外麵,船員們的狂歡絲毫沒有影響屋裏兩人親密互動,宋九原覺得關廿今天格外凶,他好像忽然就不顧忌自己身子骨瘦弱了,隻在抱著他的某一刻說了一句:“再胖一點,九原。”

宋九原:“……”

這好日子才過了幾天嘛!哪能這麽快長起肉來?居然還嫌棄他瘦了!

……

酣暢淋漓之後,兩人穿好衣服恢複之前的衣冠楚楚,待會兒還得去廚房包餃子。

宋九原幫關廿理了理額邊的碎發,叮囑道:“哥,以後你要是有什麽想不明白的,一定要直接問我啊!別再看那些毒雞湯了好嗎?”

宋九原隻以為關廿是從活動室那些沒營養的雜書裏看到的那頁紙,他想想都後怕,這要是讓他看到什麽'有一種愛叫做放手'之類的,那自己得多費多少勁往上貼啊……

“好。”關廿唇角帶笑。

“再說,談戀愛是我們兩個的事,別人寫的亂七八糟的都沒有參考價值……我們要跟從自己的內心,我愛你,隻要你對我有一點點好感,那我死纏爛打也要跟你在一起的,還有……”宋九原給關廿灌輸完自己的宋氏雞湯後,又煞有介事的拉起他的手,輕咳一聲:“關廿先生,未來的日子,無論上船下船,工作還是退休,關廿和宋九原都要相互陪伴不離不棄,永遠在一起,你願意嗎?”

關廿眸光微動,看著宋九原笑了一下:“願意。
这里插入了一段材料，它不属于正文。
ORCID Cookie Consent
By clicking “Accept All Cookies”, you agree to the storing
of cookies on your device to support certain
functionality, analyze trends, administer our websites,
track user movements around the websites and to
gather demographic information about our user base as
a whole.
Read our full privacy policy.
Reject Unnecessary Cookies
”

宋九原睜大眼睛驚喜道:“哥!你笑了?你笑起來真好看!哥你再笑一笑讓我看看嘛!”

關廿又覺得臉有些熱,他**都不會臉紅,卻總被宋九原某些不經意的言語動作搞的無措。

“你呢?”關廿轉移宋九原的注意力。

“我自然是一百個願意呀!”宋九原小指直接勾住關廿小指舉到兩人身前:“不信拉鉤!”

關廿垂眸看了一眼勾在一起的兩隻修長的手指,呼吸微窒。

“拉鉤上吊……”

宋九原“咒語”沒念完,關廿就握住他的手,低頭親住那兩片叭叭個不停的淺色嘴唇。

“我相信你。”關廿後來說。

為了不惹人遐想,宋九原先行離開。

然而剛踏出側門,就聽到頭頂傳來白靖含怒彪出的一句英文:“你瘋了嗎?!”

宋九原心下一驚,聲音是從駕駛室外的了望台傳來的,他抬起頭──什麽都看不到。

了望台的長度超出他所在甲板層一截,於是宋九原八卦的豎起了耳朵……

“用不了一個星期!換船就能做大副!有的是換了證還得在原職上幹好幾年的,你他媽現在跟我說你想離職?我不理解我也不同意!”白靖明顯鬱悶壞了:“你他媽給我個合理的解釋,不然老子懷疑你腦子被驢踢了。”

宋九原嘴角抽抽,他大概猜到點什麽。